▶ **Extracted page text data**:
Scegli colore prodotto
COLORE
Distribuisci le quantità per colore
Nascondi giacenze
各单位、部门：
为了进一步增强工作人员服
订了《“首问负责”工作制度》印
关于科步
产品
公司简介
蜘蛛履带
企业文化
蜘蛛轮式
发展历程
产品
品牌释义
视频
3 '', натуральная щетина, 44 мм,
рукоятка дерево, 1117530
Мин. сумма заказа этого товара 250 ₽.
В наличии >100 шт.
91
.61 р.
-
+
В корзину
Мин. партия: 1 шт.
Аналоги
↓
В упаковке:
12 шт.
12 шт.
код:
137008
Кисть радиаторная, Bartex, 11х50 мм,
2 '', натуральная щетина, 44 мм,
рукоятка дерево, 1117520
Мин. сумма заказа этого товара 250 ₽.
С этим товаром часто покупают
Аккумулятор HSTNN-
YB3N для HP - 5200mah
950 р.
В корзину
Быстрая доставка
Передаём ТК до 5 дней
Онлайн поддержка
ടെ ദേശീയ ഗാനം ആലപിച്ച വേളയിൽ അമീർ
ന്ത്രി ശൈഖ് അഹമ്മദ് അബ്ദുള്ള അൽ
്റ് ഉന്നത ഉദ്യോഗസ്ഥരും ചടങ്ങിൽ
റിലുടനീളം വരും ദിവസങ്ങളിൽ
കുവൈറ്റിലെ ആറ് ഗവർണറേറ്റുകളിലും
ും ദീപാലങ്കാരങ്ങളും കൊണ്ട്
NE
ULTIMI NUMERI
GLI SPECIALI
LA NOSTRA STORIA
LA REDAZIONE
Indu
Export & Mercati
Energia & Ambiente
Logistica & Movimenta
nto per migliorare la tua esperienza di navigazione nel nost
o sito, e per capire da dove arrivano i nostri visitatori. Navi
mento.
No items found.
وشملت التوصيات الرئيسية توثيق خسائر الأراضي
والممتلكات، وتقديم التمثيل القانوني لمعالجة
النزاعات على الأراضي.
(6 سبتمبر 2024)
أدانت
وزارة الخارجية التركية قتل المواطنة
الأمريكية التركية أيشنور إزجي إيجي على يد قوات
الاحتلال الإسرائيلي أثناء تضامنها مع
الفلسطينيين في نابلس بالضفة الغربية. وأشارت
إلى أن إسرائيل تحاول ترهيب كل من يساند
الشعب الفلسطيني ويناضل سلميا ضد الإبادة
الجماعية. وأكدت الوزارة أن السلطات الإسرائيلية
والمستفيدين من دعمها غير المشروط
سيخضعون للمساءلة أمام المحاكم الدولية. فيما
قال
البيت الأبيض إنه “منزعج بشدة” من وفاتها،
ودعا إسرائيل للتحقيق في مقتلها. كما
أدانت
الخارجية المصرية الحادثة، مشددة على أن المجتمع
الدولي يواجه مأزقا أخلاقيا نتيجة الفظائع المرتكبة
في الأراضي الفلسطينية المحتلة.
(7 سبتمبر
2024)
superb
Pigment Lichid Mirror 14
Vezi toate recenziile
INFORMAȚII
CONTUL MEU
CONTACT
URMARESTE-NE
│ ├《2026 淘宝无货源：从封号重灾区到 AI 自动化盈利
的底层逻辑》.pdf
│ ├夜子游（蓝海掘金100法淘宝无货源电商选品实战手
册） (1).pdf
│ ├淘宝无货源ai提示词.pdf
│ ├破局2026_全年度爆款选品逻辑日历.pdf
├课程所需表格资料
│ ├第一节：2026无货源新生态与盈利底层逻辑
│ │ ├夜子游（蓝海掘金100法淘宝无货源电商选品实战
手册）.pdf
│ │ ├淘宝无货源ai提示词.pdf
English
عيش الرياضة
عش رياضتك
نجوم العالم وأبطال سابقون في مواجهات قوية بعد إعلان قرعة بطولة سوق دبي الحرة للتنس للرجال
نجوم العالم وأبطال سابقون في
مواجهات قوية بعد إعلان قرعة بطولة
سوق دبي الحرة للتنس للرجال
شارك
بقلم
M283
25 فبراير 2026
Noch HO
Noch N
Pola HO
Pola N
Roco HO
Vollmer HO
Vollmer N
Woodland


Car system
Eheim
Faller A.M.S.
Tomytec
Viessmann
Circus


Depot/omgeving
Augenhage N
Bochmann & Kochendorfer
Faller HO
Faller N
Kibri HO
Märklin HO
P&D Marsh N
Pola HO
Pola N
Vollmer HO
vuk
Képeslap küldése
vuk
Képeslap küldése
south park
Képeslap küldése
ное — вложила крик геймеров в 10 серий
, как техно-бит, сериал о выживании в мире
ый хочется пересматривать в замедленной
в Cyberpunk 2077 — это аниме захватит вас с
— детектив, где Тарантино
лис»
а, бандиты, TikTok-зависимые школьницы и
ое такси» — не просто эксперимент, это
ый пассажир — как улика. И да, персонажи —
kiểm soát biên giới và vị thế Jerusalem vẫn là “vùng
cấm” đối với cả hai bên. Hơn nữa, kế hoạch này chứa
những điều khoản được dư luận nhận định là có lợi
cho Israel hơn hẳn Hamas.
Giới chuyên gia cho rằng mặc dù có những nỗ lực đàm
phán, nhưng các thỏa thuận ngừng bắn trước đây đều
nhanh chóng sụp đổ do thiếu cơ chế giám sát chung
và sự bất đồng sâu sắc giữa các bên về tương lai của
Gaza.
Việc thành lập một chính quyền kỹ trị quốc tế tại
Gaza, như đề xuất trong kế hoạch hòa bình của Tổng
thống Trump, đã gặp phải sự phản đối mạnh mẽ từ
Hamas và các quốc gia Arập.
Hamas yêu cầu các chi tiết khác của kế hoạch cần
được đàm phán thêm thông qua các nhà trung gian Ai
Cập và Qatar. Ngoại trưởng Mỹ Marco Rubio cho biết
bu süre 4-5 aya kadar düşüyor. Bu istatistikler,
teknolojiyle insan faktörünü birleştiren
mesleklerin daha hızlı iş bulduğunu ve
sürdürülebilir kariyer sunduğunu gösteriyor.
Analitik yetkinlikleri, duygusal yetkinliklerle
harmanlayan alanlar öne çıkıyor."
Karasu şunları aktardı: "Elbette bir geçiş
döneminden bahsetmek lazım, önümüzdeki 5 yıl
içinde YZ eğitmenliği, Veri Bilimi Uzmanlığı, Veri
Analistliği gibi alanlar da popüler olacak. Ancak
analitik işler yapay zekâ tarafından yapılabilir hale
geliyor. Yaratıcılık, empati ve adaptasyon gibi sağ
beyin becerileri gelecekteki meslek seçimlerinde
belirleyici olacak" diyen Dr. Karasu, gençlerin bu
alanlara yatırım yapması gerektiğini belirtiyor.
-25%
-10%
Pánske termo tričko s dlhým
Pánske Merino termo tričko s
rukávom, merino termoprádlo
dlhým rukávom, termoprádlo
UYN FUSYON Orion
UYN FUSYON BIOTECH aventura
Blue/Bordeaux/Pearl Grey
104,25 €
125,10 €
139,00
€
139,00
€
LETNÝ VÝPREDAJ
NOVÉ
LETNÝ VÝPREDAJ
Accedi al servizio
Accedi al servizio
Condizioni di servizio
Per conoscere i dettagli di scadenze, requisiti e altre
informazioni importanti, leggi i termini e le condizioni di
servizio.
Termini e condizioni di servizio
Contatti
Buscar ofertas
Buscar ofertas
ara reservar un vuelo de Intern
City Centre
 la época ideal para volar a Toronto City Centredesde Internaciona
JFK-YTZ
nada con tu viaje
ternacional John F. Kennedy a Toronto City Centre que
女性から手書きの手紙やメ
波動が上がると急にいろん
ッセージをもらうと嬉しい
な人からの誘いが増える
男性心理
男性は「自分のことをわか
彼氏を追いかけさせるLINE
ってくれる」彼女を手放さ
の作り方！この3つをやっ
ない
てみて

▶ **WHAT IS NEEDED**: Restate every record word for word.

▶ **FINISHED EXERCISE**:
Scegli colore prodotto
COLORE
Distribuisci le quantità per colore
Nascondi giacenze
各单位、部门：
为了进一步增强工作人员服
订了《“首问负责”工作制度》印
关于科步
产品
公司简介
蜘蛛履带
企业文化
蜘蛛轮式
发展历程
产品
品牌释义
视频
3 '', натуральная щетина, 44 мм,
рукоятка дерево, 1117530
Мин. сумма заказа этого товара 250 ₽.
В наличии >100 шт.
91
.61 р.
-
+
В корзину
Мин. партия: 1 шт.
Аналоги
↓
В упаковке:
12 шт.
12 шт.
код:
137008
Кисть радиаторная, Bartex, 11х50 мм,
2 '', натуральная щетина, 44 мм,
рукоятка дерево, 1117520
Мин. сумма заказа этого товара 250 ₽.
С этим товаром часто покупают
Аккумулятор HSTNN-
YB3N для HP - 5200mah
950 р.
В корзину
Быстрая доставка
Передаём ТК до 5 дней
Онлайн поддержка
ടെ ദേശീയ ഗാനം ആലപിച്ച വേളയിൽ അമീർ
ന്ത്രി ശൈഖ് അഹമ്മദ് അബ്ദുള്ള അൽ
്റ് ഉന്നത ഉദ്യോഗസ്ഥരും ചടങ്ങിൽ
റിലുടനീളം വരും ദിവസങ്ങളിൽ
കുവൈറ്റിലെ ആറ് ഗവർണറേറ്റുകളിലും
ും ദീപാലങ്കാരങ്ങളും കൊണ്ട്
NE
ULTIMI NUMERI
GLI SPECIALI
LA NOSTRA STORIA
LA REDAZIONE
Indu
Export & Mercati
Energia & Ambiente
Logistica & Movimenta
nto per migliorare la tua esperienza di navigazione nel nost
o sito, e per capire da dove arrivano i nostri visitatori. Navi
mento.
No items found.
وشملت التوصيات الرئيسية توثيق خسائر الأراضي
والممتلكات، وتقديم التمثيل القانوني لمعالجة
النزاعات على الأراضي.
(6 سبتمبر 2024)
أدانت
وزارة الخارجية التركية قتل المواطنة
الأمريكية التركية أيشنور إزجي إيجي على يد قوات
الاحتلال الإسرائيلي أثناء تضامنها مع
الفلسطينيين في نابلس بالضفة الغربية. وأشارت
إلى أن إسرائيل تحاول ترهيب كل من يساند
الشعب الفلسطيني ويناضل سلميا ضد الإبادة
الجماعية. وأكدت الوزارة أن السلطات الإسرائيلية
والمستفيدين من دعمها غير المشروط
سيخضعون للمساءلة أمام المحاكم الدولية. فيما
قال
البيت الأبيض إنه “منزعج بشدة” من وفاتها،
ودعا إسرائيل للتحقيق في مقتلها. كما
أدانت
الخارجية المصرية الحادثة، مشددة على أن المجتمع
الدولي يواجه مأزقا أخلاقيا نتيجة الفظائع المرتكبة
في الأراضي الفلسطينية المحتلة.
(7 سبتمبر
2024)
superb
Pigment Lichid Mirror 14
Vezi toate recenziile
INFORMAȚII
CONTUL MEU
CONTACT
URMARESTE-NE
│ ├《2026 淘宝无货源：从封号重灾区到 AI 自动化盈利
的底层逻辑》.pdf
│ ├夜子游（蓝海掘金100法淘宝无货源电商选品实战手
册） (1).pdf
│ ├淘宝无货源ai提示词.pdf
│ ├破局2026_全年度爆款选品逻辑日历.pdf
├课程所需表格资料
│ ├第一节：2026无货源新生态与盈利底层逻辑
│ │ ├夜子游（蓝海掘金100法淘宝无货源电商选品实战
手册）.pdf
│ │ ├淘宝无货源ai提示词.pdf
English
عيش الرياضة
عش رياضتك
نجوم العالم وأبطال سابقون في مواجهات قوية بعد إعلان قرعة بطولة سوق دبي الحرة للتنس للرجال
نجوم العالم وأبطال سابقون في
مواجهات قوية بعد إعلان قرعة بطولة
سوق دبي الحرة للتنس للرجال
شارك
بقلم
M283
25 فبراير 2026
Noch HO
Noch N
Pola HO
Pola N
Roco HO
Vollmer HO
Vollmer N
Woodland


Car system
Eheim
Faller A.M.S.
Tomytec
Viessmann
Circus


Depot/omgeving
Augenhage N
Bochmann & Kochendorfer
Faller HO
Faller N
Kibri HO
Märklin HO
P&D Marsh N
Pola HO
Pola N
Vollmer HO
vuk
Képeslap küldése
vuk
Képeslap küldése
south park
Képeslap küldése
ное — вложила крик геймеров в 10 серий
, как техно-бит, сериал о выживании в мире
ый хочется пересматривать в замедленной
в Cyberpunk 2077 — это аниме захватит вас с
— детектив, где Тарантино
лис»
а, бандиты, TikTok-зависимые школьницы и
ое такси» — не просто эксперимент, это
ый пассажир — как улика. И да, персонажи —
kiểm soát biên giới và vị thế Jerusalem vẫn là “vùng
cấm” đối với cả hai bên. Hơn nữa, kế hoạch này chứa
những điều khoản được dư luận nhận định là có lợi
cho Israel hơn hẳn Hamas.
Giới chuyên gia cho rằng mặc dù có những nỗ lực đàm
phán, nhưng các thỏa thuận ngừng bắn trước đây đều
nhanh chóng sụp đổ do thiếu cơ chế giám sát chung
và sự bất đồng sâu sắc giữa các bên về tương lai của
Gaza.
Việc thành lập một chính quyền kỹ trị quốc tế tại
Gaza, như đề xuất trong kế hoạch hòa bình của Tổng
thống Trump, đã gặp phải sự phản đối mạnh mẽ từ
Hamas và các quốc gia Arập.
Hamas yêu cầu các chi tiết khác của kế hoạch cần
được đàm phán thêm thông qua các nhà trung gian Ai
Cập và Qatar. Ngoại trưởng Mỹ Marco Rubio cho biết
bu süre 4-5 aya kadar düşüyor. Bu istatistikler,
teknolojiyle insan faktörünü birleştiren
mesleklerin daha hızlı iş bulduğunu ve
sürdürülebilir kariyer sunduğunu gösteriyor.
Analitik yetkinlikleri, duygusal yetkinliklerle
harmanlayan alanlar öne çıkıyor."
Karasu şunları aktardı: "Elbette bir geçiş
döneminden bahsetmek lazım, önümüzdeki 5 yıl
içinde YZ eğitmenliği, Veri Bilimi Uzmanlığı, Veri
Analistliği gibi alanlar da popüler olacak. Ancak
analitik işler yapay zekâ tarafından yapılabilir hale
geliyor. Yaratıcılık, empati ve adaptasyon gibi sağ
beyin becerileri gelecekteki meslek seçimlerinde
belirleyici olacak" diyen Dr. Karasu, gençlerin bu
alanlara yatırım yapması gerektiğini belirtiyor.
-25%
-10%
Pánske termo tričko s dlhým
Pánske Merino termo tričko s
rukávom, merino termoprádlo
dlhým rukávom, termoprádlo
UYN FUSYON Orion
UYN FUSYON BIOTECH aventura
Blue/Bordeaux/Pearl Grey
104,25 €
125,10 €
139,00
€
139,00
€
LETNÝ VÝPREDAJ
NOVÉ
LETNÝ VÝPREDAJ
Accedi al servizio
Accedi al servizio
Condizioni di servizio
Per conoscere i dettagli di scadenze, requisiti e altre
informazioni importanti, leggi i termini e le condizioni di
servizio.
Termini e condizioni di servizio
Contatti
Buscar ofertas
Buscar ofertas
ara reservar un vuelo de Intern
City Centre
 la época ideal para volar a Toronto City Centredesde Internaciona
JFK-YTZ
nada con tu viaje
ternacional John F. Kennedy a Toronto City Centre que
女性から手書きの手紙やメ
波動が上がると急にいろん
ッセージをもらうと嬉しい
な人からの誘いが増える
男性心理
男性は「自分のことをわか
彼氏を追いかけさせるLINE
ってくれる」彼女を手放さ
の作り方！この3つをやっ
ない
てみて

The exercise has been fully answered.